Como sabemos, o atleta atuou em uma única partida em prejuízo de sua equipe, então não podemos considerar essa uma infração permanente ou continuada, o que nos faz descartar a hipótese da alínea c. Também sabemos que o atleta obteve êxito em sua intenção, tendo prejudicado o time claramente em ao menos um lance, o que descarta a tentativa e, por consequência a alínea b.

Finalmente, nos resta determinar se seria possível à Procuradoria tomar conhecimento da infração à época dos fatos.

Hoje sabemos que, em razão do fortalecimento do mercado de apostas, há sistemas que, com base na inteligência artificial, conseguem identificar quando há indícios de fraude ou atuação incompatível em uma partida. No entanto, essas ferramentas não estão disponíveis para a Procuradoria, e tampouco podemos falar na existência de uma Notícia de Infração à época. Sendo assim, não seria razoável esperar que a Procuradoria tivesse conhecimento do dolo do atleta à época dos fatos.

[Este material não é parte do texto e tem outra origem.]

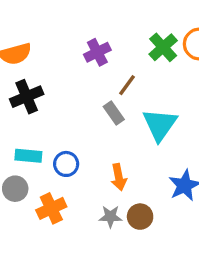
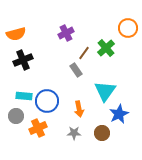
green cross: (163, 47) -> (106, 48), moved
cyan triangle: (160, 125) -> (105, 91), moved
blue circle: (66, 164) -> (47, 101), size x1.5
brown circle: (140, 217) -> (102, 133), moved

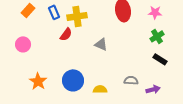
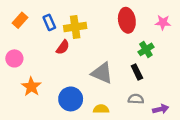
green cross: (157, 36) -> (146, 49), moved
gray triangle: (101, 44) -> (102, 73), moved, size x1.5
black rectangle: (160, 59) -> (137, 72), moved, turned 32
orange star: (38, 81) -> (31, 87), moved

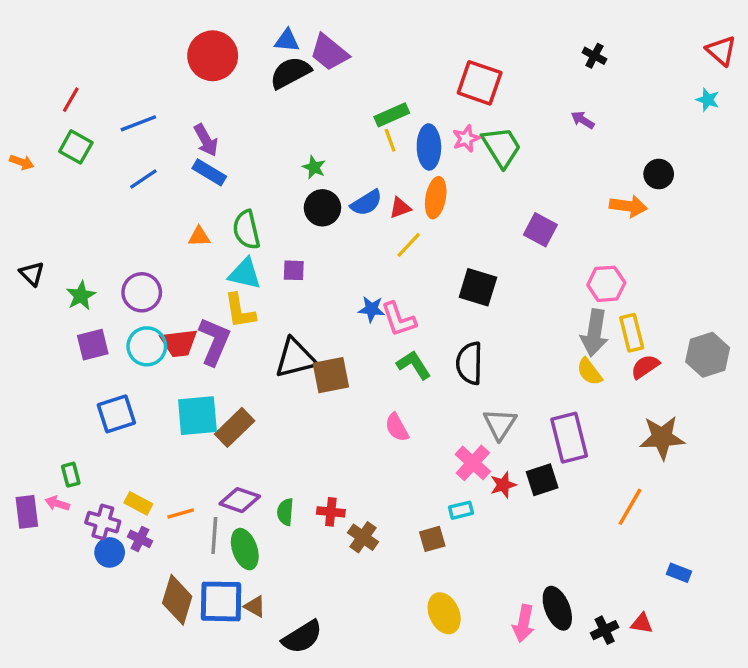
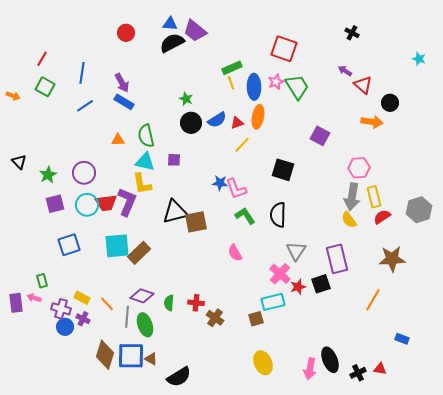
red triangle: (721, 51) -> (363, 85), moved
red circle: (213, 56) -> (126, 33), size x0.6
blue line: (138, 123) -> (82, 73), turned -60
cyan rectangle: (461, 510) -> (273, 302), size x1.6
orange line: (181, 514) -> (107, 304), turned 63

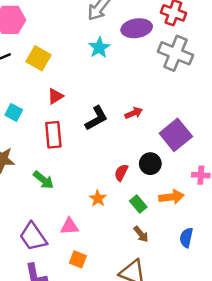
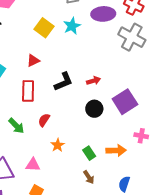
yellow square: (39, 58) -> (44, 28), moved
black circle: (150, 164) -> (94, 109), moved
red semicircle: (121, 173) -> (44, 120), moved

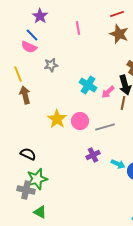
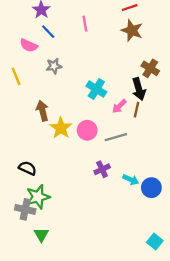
blue line: (32, 35) -> (48, 32), moved
pink arrow: (108, 92) -> (119, 106), moved
brown arrow: (25, 95) -> (42, 111), moved
green triangle: (40, 212) -> (41, 235), turned 32

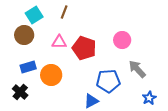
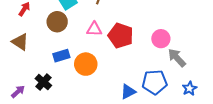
pink circle: (122, 40) -> (161, 39), moved
blue pentagon: (108, 81) -> (155, 82), moved
black cross: (20, 92) -> (43, 82), moved

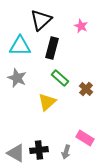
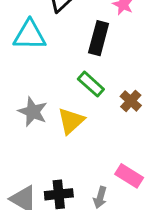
black rectangle: (52, 48) -> (99, 38), moved
gray star: (17, 78) -> (33, 112), moved

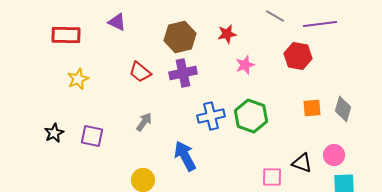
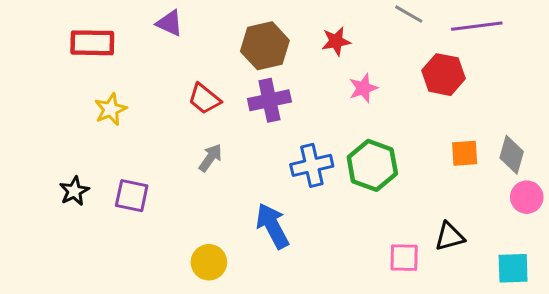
gray arrow: (144, 122) -> (210, 158), moved
pink circle: (334, 155) -> (527, 197), moved
black triangle: (302, 163) -> (450, 236), turned -35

A alínea a é mais adequada às infrações que podem ser verificadas por meio de análises documentais, como aquelas relatadas em súmula ou mesmo a infração relativa ao artigo 214, que é a inclusão em súmula de atleta sem condição de jogo, já que bastaria a verificação de tais documentos por qualquer das partes interessadas para que a infração fosse identificada.

Por este motivo, o mais razoável é que se aplique o que previsto na alínea d do parágrafo 6º do artigo 165-A, que diz que o prazo prescricional deverá ser contado a partir do momento em que a Procuradoria tomar conhecimento da infração disciplinar, ou seja, da divulgação da entrevista na qual o ex-atleta admitiu a prática.

Com isso, mesmo passados 5 anos dos fatos, não podemos falar em prescrição, já que o prazo prescricional se iniciou apenas neste momento, cabendo à Procuradoria analisar os outros requisitos para saber se é cabível ou não a ação disciplinar neste momento.

De nossa parte, continuaremos a análise na próxima semana, falando sobre a possibilidade de pedido de instauração de inquérito disciplinar e a produção de provas nesse caso.